The results suggest that premature infants need early evaluation and long-term follow-up to aid in the timely detection and treatment of autism, experts say.
“We know that early intervention can have a huge impact on later outcome, and increasingly more effective interventions are available,” said April Benasich, professor of developmental cognitive neuroscience at Rutgers University in Newark, New Jersey, who does not participated in this study.
Previous research suggests that premature babies – before 37th. Almost 11 percent of births worldwide are premature babies, and more than 95 percent of these babies survive with modern neonatal care.
“Our work so far has shown that most premature babies survive into adulthood without neurodevelopmental disorders or other chronic health problems,” says study leader Casey Crump, professor and assistant chair of research in the Department of Family Medicine and Community Health at the Icahn School of Medicine on Mount Sinai in New York City.
However, researchers have long debated whether premature birth contributes to autism or whether both diseases could share genetic or environmental influences. It was also unclear whether the link had a gender bias or whether it extended to premature birth – during the 37th and 38th weeks of pregnancy – which is about three times more common than premature births.
In the new study, researchers searched the national health and birth registers to analyze data on more than 4 million people born in Sweden between 1973 and 2013.
“I was overwhelmed by the size of the cohort,” says Benasich.
Both premature and premature births were significantly associated with an increased likelihood of autism in boys and girls.

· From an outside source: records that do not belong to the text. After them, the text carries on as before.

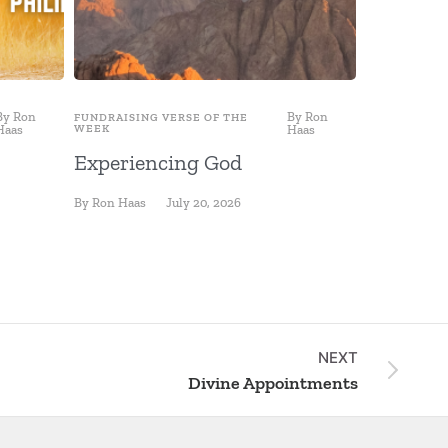
By
Ron
By
Ron
FUNDRAISING VERSE OF THE
FUNDRAISING
Haas
WEEK
Haas
WEEK
Experiencing God
Fishing 
By
Ron Haas
July 20, 2026
By
Ron Haas
NEXT
Divine Appointments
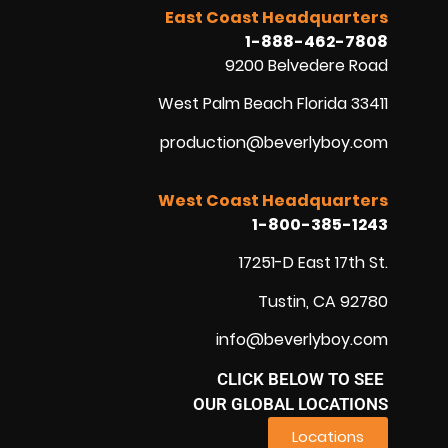
East Coast Headquarters
1-888-462-7808
9200 Belvedere Road
West Palm Beach Florida 33411
production@beverlyboy.com
West Coast Headquarters
1-800-385-1243
17251-D East 17th St.
Tustin, CA 92780
info@beverlyboy.com
CLICK BELOW TO SEE
OUR GLOBAL LOCATIONS
Locations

The earlier a baby was born, the higher the likelihood of developing autism, the team found: About 6 percent of those born in weeks 22 to 27 of pregnancy have autism, compared with 2.6 percent of those born in weeks 28 to 33 1.9 percent of those born between weeks 34 and 36 and 1.6 percent of those born between weeks 37 and 38. In contrast, 1.4 percent of babies born between the 39th and 41st weeks have autism.

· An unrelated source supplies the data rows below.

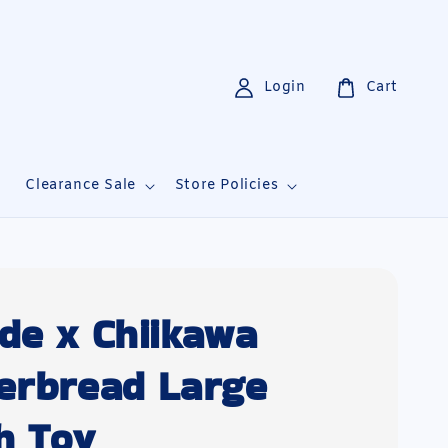
Login
Cart
i
Clearance Sale
Store Policies
de x Chiikawa
erbread Large
h Toy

The scientists detailed their results online today in Pediatrics.
Comparisons with siblings also showed that the relationship between preterm birth and autism cannot be primarily explained by common genetic or environmental factors within the family. Instead, premature birth itself can slightly increase the likelihood of autism in an infant.

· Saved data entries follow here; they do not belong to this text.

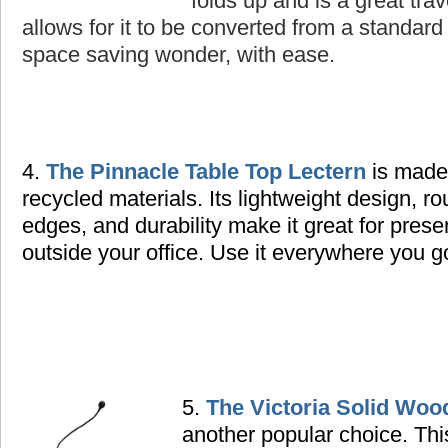
folds up and is a great tra
allows for it to be converted from a standard 
space saving wonder, with ease.
4.
The Pinnacle Table Top Lectern
is made
recycled materials. Its lightweight design, r
edges, and durability make it great for prese
outside your office. Use it everywhere you g
5.
The Victoria Solid Woo
another popular choice. Thi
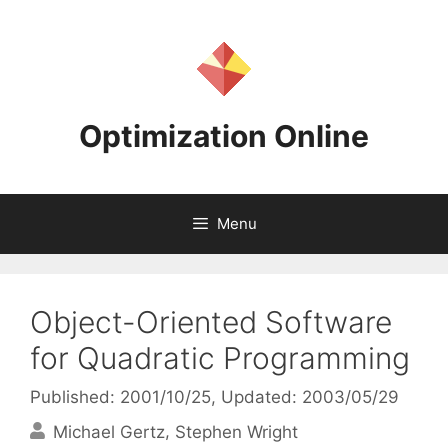
Skip
to
content
Optimization Online
Menu
Object-Oriented Software
for Quadratic Programming
Published: 2001/10/25
, Updated: 2003/05/29
Michael Gertz
Stephen Wright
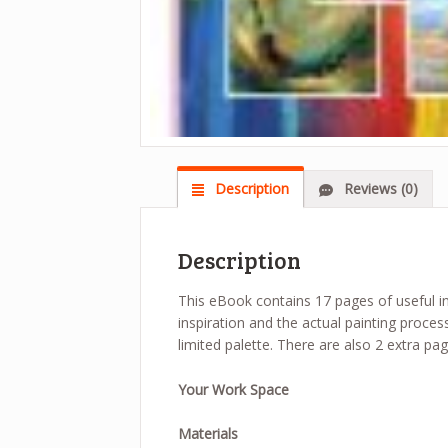
Description
Reviews (0)
Description
This eBook contains 17 pages of useful inf
inspiration and the actual painting proces
limited palette. There are also 2 extra pa
Your Work Space
Materials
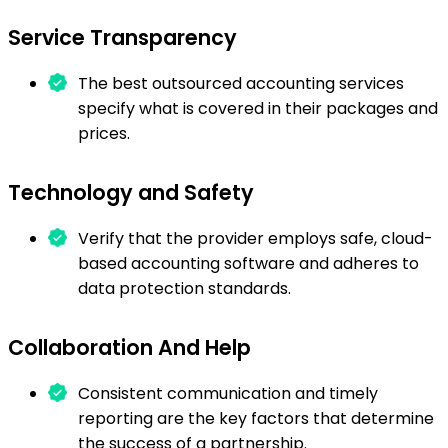
Service Transparency
The best outsourced accounting services
specify what is covered in their packages and
prices.
Technology and Safety
Verify that the provider employs safe, cloud-
based accounting software and adheres to
data protection standards.
Collaboration And Help
Consistent communication and timely
reporting are the key factors that determine
the success of a partnership.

“Although the relative risk of autism was significantly higher in preterm infants than in whole babies, the absolute risk was still low – for example, only 2.1 percent of preterm infants were diagnosed with autism,” added Crump.
Premature birth could increase the likelihood of autism due to inflammation of the brain and nervous system, suggest Crump and colleagues. Premature babies often have altered connectivity between different parts of the brain, which could also be the reason for the neural development problems common in this group, says Benasich. Understanding how such mechanisms contribute to autism in premature or premature babies could shed light on the causes of autism in general, she says.
“A better understanding of the mechanisms could potentially reveal new points of attack for interventions in critical windows of neural development,” says Crump.
Future research should collect individualized prenatal, perinatal, and postnatal data to analyze what infants experience in the neonatal intensive care unit, Cheng Kung National University Hospital in Tainan, Taiwan, which did not participate in this work.
Although the new study is limited to data from one country, Crump says, “we expect the results are likely to be transferable to other settings, but they should be replicated in other populations if possible.”